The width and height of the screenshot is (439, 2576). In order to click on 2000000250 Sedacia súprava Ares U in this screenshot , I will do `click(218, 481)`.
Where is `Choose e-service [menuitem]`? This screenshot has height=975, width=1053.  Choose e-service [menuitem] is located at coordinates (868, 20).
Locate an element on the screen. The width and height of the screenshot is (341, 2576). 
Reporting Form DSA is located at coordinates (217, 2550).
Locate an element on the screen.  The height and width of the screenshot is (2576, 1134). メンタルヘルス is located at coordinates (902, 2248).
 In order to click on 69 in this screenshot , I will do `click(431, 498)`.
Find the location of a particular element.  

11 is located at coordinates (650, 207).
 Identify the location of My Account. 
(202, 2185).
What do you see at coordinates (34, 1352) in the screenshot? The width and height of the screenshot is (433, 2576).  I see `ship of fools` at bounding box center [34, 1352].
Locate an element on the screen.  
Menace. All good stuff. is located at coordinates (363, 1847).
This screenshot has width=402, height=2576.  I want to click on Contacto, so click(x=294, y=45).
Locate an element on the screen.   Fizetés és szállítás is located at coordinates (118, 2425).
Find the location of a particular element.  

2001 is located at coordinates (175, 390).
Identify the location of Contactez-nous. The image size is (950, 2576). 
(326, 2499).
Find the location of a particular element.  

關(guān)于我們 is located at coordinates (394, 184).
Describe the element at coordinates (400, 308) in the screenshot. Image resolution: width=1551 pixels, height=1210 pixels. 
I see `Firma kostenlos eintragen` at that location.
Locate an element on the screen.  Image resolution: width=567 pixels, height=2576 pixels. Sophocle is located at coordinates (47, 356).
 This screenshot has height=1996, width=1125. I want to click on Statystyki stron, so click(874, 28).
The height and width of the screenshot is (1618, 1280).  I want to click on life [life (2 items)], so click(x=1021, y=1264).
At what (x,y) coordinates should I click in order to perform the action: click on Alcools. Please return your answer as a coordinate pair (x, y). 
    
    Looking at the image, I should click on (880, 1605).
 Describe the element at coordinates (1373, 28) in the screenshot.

============

§ **Your assignment**:
Word for word, write out each of the records shown above.

§ **Finished exercise**:
The width and height of the screenshot is (439, 2576). In order to click on 2000000250 Sedacia súprava Ares U in this screenshot , I will do `click(218, 481)`.
Where is `Choose e-service [menuitem]`? This screenshot has height=975, width=1053.  Choose e-service [menuitem] is located at coordinates (868, 20).
Locate an element on the screen. The width and height of the screenshot is (341, 2576). 
Reporting Form DSA is located at coordinates (217, 2550).
Locate an element on the screen.  The height and width of the screenshot is (2576, 1134). メンタルヘルス is located at coordinates (902, 2248).
 In order to click on 69 in this screenshot , I will do `click(431, 498)`.
Find the location of a particular element.  

11 is located at coordinates (650, 207).
 Identify the location of My Account. 
(202, 2185).
What do you see at coordinates (34, 1352) in the screenshot? The width and height of the screenshot is (433, 2576).  I see `ship of fools` at bounding box center [34, 1352].
Locate an element on the screen.  
Menace. All good stuff. is located at coordinates (363, 1847).
This screenshot has width=402, height=2576.  I want to click on Contacto, so click(x=294, y=45).
Locate an element on the screen.   Fizetés és szállítás is located at coordinates (118, 2425).
Find the location of a particular element.  

2001 is located at coordinates (175, 390).
Identify the location of Contactez-nous. The image size is (950, 2576). 
(326, 2499).
Find the location of a particular element.  

關(guān)于我們 is located at coordinates (394, 184).
Describe the element at coordinates (400, 308) in the screenshot. Image resolution: width=1551 pixels, height=1210 pixels. 
I see `Firma kostenlos eintragen` at that location.
Locate an element on the screen.  Image resolution: width=567 pixels, height=2576 pixels. Sophocle is located at coordinates (47, 356).
 This screenshot has height=1996, width=1125. I want to click on Statystyki stron, so click(874, 28).
The height and width of the screenshot is (1618, 1280).  I want to click on life [life (2 items)], so click(x=1021, y=1264).
At what (x,y) coordinates should I click in order to perform the action: click on Alcools. Please return your answer as a coordinate pair (x, y). 
    
    Looking at the image, I should click on (880, 1605).
 Describe the element at coordinates (1373, 28) in the screenshot.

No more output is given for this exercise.